IDF Brig. Gen. (res.) Yossi Kuperwasser, a fellow with the Jerusalem Center for Public Affairs, confirmed that there appears to be a correlation between the sunset of Shaked’s law and the spike in stone-throwing attacks. “The proof of causation in these kinds of things is very problematic, but it seems that there is some sort of synergy between the two phenomena,” he told JNS.

“It’s clear that the current punishment is not enough to deter them,” he said, adding that military courts hearing these cases aren’t taking full advantage of the punishments at their disposal. He noted a January report by Bitchonistim, a group of former Israeli military and security officials, which found that the average sentence in Judea and Samaria was 8.3 months in prison for throwing stones and 13 months for throwing Molotov cocktails. (The report covers the period from Jan. 1, 2019 to Oct. 12, 2020.)

A Palestinian youth launches rocks at Israeli security forces during a protest in the village of Kfar Qaddum, near the West Bank city of Nablus on March 13, 2021. Photo by Nasser Ishtayeh/Flash90.

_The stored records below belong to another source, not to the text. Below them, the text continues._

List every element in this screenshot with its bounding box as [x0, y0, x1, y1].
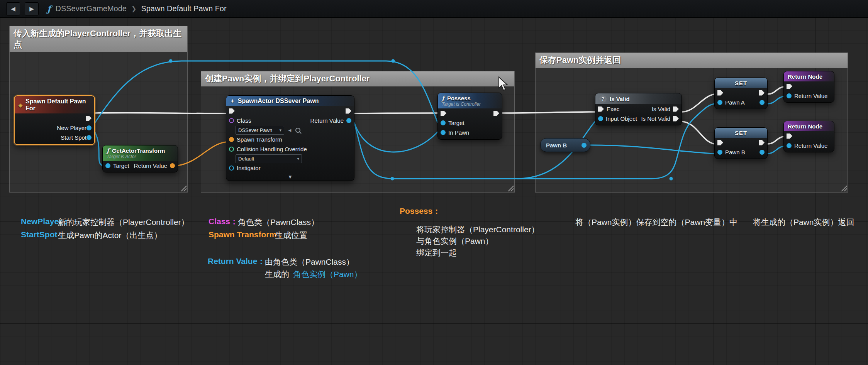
node-subtitle: Target is Actor [107, 154, 136, 159]
annotation-returnvalue-line2: 生成的角色实例（Pawn） [265, 269, 362, 280]
use-selected-icon[interactable]: ◄ [287, 127, 292, 133]
input-object-pin[interactable] [598, 116, 603, 121]
exec-in-pin[interactable] [441, 111, 446, 116]
pin-label: Return Value [794, 142, 827, 149]
pin-label: Target [113, 162, 129, 169]
annotation-returnvalue-line1: 由角色类（PawnClass） [265, 257, 354, 267]
instigator-pin[interactable] [229, 166, 234, 171]
mouse-cursor-icon [497, 76, 510, 92]
variable-name: Pawn B [546, 142, 567, 149]
pin-label: Input Object [606, 115, 637, 122]
forward-icon: ▶ [29, 5, 34, 12]
resize-handle-icon[interactable] [840, 185, 847, 191]
node-header[interactable]: ✦ SpawnActor DSSever Pawn [226, 96, 354, 106]
node-is-valid[interactable]: ? Is Valid Exec Is Valid Input Object Is… [595, 93, 682, 125]
annotation-return-text: 将生成的（Pawn实例）返回 [753, 217, 854, 228]
forward-button[interactable]: ▶ [25, 2, 39, 15]
node-header[interactable]: ƒ GetActorTransform Target is Actor [103, 145, 178, 161]
node-get-pawn-b[interactable]: Pawn B [540, 138, 590, 152]
collapse-pins-button[interactable]: ▼ [226, 173, 354, 181]
annotation-spawntransform-label: Spawn Transform： [209, 229, 285, 240]
is-valid-exec-out-pin[interactable] [673, 106, 679, 112]
node-header[interactable]: Return Node [784, 121, 834, 131]
node-return-1[interactable]: Return Node Return Value [783, 71, 834, 103]
pin-label: In Pawn [448, 129, 469, 136]
pin-label: Return Value [794, 93, 827, 99]
node-spawn-default-pawn-for[interactable]: ◈ Spawn Default Pawn For New Player Star… [14, 95, 95, 145]
return-value-pin[interactable] [346, 118, 351, 123]
annotation-save-text: 将（Pawn实例）保存到空的（Pawn变量）中 [575, 217, 737, 228]
exec-in-pin[interactable] [787, 84, 792, 89]
exec-out-pin[interactable] [346, 108, 351, 114]
target-pin[interactable] [105, 163, 110, 168]
pawn-b-output-pin[interactable] [581, 143, 587, 148]
collision-handling-pin[interactable] [229, 147, 234, 152]
node-title: Possess [447, 95, 471, 101]
pin-label: Return Value [310, 117, 344, 124]
annotation-possess-label: Possess： [400, 206, 441, 216]
resize-handle-icon[interactable] [180, 185, 186, 191]
question-icon: ? [599, 95, 607, 103]
annotation-returnvalue-line2-prefix: 生成的 [265, 270, 289, 279]
pin-label: Return Value [134, 162, 167, 169]
spawn-actor-icon: ✦ [230, 98, 235, 104]
chevron-right-icon: ❯ [131, 5, 136, 12]
comment-title[interactable]: 传入新生成的PlayerController，并获取出生点 [10, 26, 187, 52]
node-set-pawn-a[interactable]: SET Pawn A [714, 78, 768, 109]
return-value-pin[interactable] [170, 163, 175, 168]
node-header[interactable]: SET [715, 78, 767, 88]
node-header[interactable]: ? Is Valid [595, 93, 682, 104]
class-dropdown[interactable]: DSSever Pawn ▾ [236, 126, 284, 135]
node-header[interactable]: ◈ Spawn Default Pawn For [15, 96, 94, 113]
exec-out-pin[interactable] [759, 140, 765, 145]
new-player-pin[interactable] [86, 125, 92, 130]
node-set-pawn-b[interactable]: SET Pawn B [714, 127, 768, 159]
class-pin[interactable] [229, 118, 234, 123]
class-dropdown-value: DSSever Pawn [238, 127, 272, 133]
exec-out-pin[interactable] [759, 90, 765, 96]
return-value-pin[interactable] [787, 143, 792, 148]
node-header[interactable]: ƒ Possess Target is Controller [438, 93, 502, 108]
function-icon: ƒ [442, 95, 444, 102]
pawn-b-out-pin[interactable] [760, 150, 765, 155]
annotation-spawntransform-text: 生成位置 [275, 230, 307, 241]
node-header[interactable]: Return Node [784, 71, 834, 81]
pawn-b-in-pin[interactable] [717, 150, 722, 155]
exec-in-pin[interactable] [229, 108, 235, 114]
back-icon: ◀ [11, 5, 15, 12]
exec-in-pin[interactable] [717, 90, 723, 96]
node-header[interactable]: SET [715, 128, 767, 138]
exec-in-pin[interactable] [598, 106, 604, 112]
annotation-class-label: Class： [209, 216, 238, 227]
node-title: SpawnActor DSSever Pawn [238, 98, 319, 105]
exec-out-pin[interactable] [86, 116, 92, 121]
exec-in-pin[interactable] [717, 140, 723, 145]
collision-dropdown[interactable]: Default ▾ [236, 154, 302, 163]
back-button[interactable]: ◀ [6, 2, 20, 15]
return-value-pin[interactable] [787, 93, 792, 98]
breadcrumb-parent[interactable]: DSSeverGameMode [55, 4, 127, 13]
pawn-a-out-pin[interactable] [760, 100, 765, 105]
browse-icon[interactable] [295, 128, 300, 133]
pin-label: Target [448, 120, 465, 126]
pin-label: Instigator [237, 165, 261, 171]
node-possess[interactable]: ƒ Possess Target is Controller Target In… [437, 93, 502, 140]
chevron-down-icon: ▾ [279, 128, 281, 133]
node-return-2[interactable]: Return Node Return Value [783, 121, 834, 152]
resize-handle-icon[interactable] [507, 185, 514, 191]
annotation-newplayer-text: 新的玩家控制器（PlayerController） [58, 217, 189, 228]
comment-title[interactable]: 创建Pawn实例，并绑定到PlayerController [201, 71, 514, 86]
node-spawnactor-dssever-pawn[interactable]: ✦ SpawnActor DSSever Pawn Class Return V… [226, 95, 354, 181]
breadcrumb-current[interactable]: Spawn Default Pawn For [141, 4, 226, 13]
annotation-startspot-text: 生成Pawn的Actor（出生点） [58, 230, 162, 241]
exec-in-pin[interactable] [787, 133, 792, 139]
is-not-valid-exec-out-pin[interactable] [673, 116, 679, 122]
comment-title[interactable]: 保存Pawn实例并返回 [536, 53, 848, 68]
spawn-transform-pin[interactable] [229, 137, 234, 142]
exec-out-pin[interactable] [493, 111, 499, 116]
pawn-a-in-pin[interactable] [717, 100, 722, 105]
target-pin[interactable] [441, 120, 446, 125]
node-get-actor-transform[interactable]: ƒ GetActorTransform Target is Actor Targ… [102, 145, 178, 172]
start-spot-pin[interactable] [86, 135, 92, 140]
in-pawn-pin[interactable] [441, 130, 446, 135]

Asher and Kuperwasser agreed that one of the reasons that the courts issue lenient sentences is due to the youth of those committing the crimes. “The courts aren’t looking at the punishment as a deterrence measure. They say, ‘Oh, you are a student, I want to help you to get back to school. So you will get just two to three months, and then you can get on with your life. The problem is that everybody around sees that, and they also throw stones,” said Asher.

“Up until now, you pay very little, if at all, and you gain a lot because you will be seen by your peers, by your entire village, as a hero,” added Kuperwasser.

He stressed that one of the causes of the stone-throwing phenomenon that should not be lost in the discussion is ongoing incitement by the Palestinian Authority geared towards Arab youth. “Textbooks are just getting worse and worse. No wonder you have more people carrying out these kinds of attacks,” he said.

“The Palestinians indoctrinate their children that they are in some sort of ongoing battle against the Zionists. … They’re telling them that the best tool to fight against Zionism is what they call popular resistance,” he said.

More recently, they have added the idea of “ ‘peaceful popular resistance.’ In their understanding, ‘peaceful’ includes stone-throwing, Molotov cocktails, and sometimes stabbings and car-rammings.”

Kuperwasser said that if he were to produce a plan to confront stone-throwing, he would hold the P.A. accountable for its incitement, enforce the laws currently on the books and introduce still tougher sentencing to improve deterrence.

The likelihood that the recent Knesset bill will pass seems dubious given that Shitrit, who introduced the bill, sits in the opposition. However, Asher is optimistic, pointing to the Citizenship Law that seeks to reduce the number of Palestinians gaining Israeli citizenship through marriage. It first suffered a defeat but has since been resuscitated with support from both opposition and coalition members.

“We think that eventually they will come to their senses and understand this is not a political bill. Open the newspaper, and every day you see another incident. The reality is tough for people who live there,” he said.